CMU logo
Search
Expand Menu
Close Menu

Master of Science in Robotics Thesis Talk

Open in new window

Speaker
AKSHAY DHARMAVARAM
Masters Student
Robotics Institute
Carnegie Mellon University

When
-

Where
In Person

Description

Generative Models have been shown to be adept in mimicking the behavior of an unknown distribution solely from bootstrapped data. However, deep learning models have been shown to overfit in either the minimization or maximization stage of the two player min-max game, resulting in unstable training dynamics. We explore the use of self-supervision as a way to incorporate domain-knowledge to stabilize the training dynamics and avoid overfitting. In this work, we investigate the use of self-supervision to stabilize the training of generative models in the single-step and multi- step domains.

Recently, there has been an increased interest in rewriting single-step generative models to output realistic images that are semantically similar to a handful of fixed, user-defined sketches.
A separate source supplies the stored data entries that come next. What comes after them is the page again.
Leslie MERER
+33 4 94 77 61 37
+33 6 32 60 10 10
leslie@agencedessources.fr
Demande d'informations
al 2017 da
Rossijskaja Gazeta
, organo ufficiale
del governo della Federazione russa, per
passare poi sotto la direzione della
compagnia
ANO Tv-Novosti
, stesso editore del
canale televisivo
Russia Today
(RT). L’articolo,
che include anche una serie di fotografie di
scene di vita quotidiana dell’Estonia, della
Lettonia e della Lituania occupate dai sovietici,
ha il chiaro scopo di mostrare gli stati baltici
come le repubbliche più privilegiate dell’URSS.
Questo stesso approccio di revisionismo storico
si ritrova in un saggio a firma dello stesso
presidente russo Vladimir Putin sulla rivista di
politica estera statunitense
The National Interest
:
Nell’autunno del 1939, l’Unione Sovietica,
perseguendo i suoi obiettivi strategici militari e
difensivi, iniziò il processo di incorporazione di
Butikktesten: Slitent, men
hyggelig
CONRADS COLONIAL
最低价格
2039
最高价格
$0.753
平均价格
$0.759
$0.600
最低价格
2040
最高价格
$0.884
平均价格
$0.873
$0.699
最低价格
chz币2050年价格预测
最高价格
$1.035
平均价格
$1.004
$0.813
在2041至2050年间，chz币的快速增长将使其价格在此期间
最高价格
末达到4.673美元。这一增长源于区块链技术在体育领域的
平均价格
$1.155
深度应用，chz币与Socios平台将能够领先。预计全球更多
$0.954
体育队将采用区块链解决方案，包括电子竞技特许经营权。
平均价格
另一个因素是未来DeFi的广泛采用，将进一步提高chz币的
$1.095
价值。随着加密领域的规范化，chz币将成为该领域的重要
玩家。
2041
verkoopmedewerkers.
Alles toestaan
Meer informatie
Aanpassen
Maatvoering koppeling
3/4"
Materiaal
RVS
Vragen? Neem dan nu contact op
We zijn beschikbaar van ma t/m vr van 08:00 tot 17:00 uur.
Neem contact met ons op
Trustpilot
However, replicating images from complex poses or distinctive, minimalist art styles (e.g. “the Picasso horse”) have been shown to be difficult. To rectify these failure cases, we propose a method that builds upon the GANSketching architecture by introducing a translation model that shifts the distribution of fake sketches to be more similar to that of the user-sketches while also retaining the essence of the originally generated image. Such a formulation avoids overfitting by the discriminator, thus reducing the discriminability and improving gradient propagation. We also illustrate how the choice in the direction of translation affects the number of training steps required as well as the overall performance of the generator.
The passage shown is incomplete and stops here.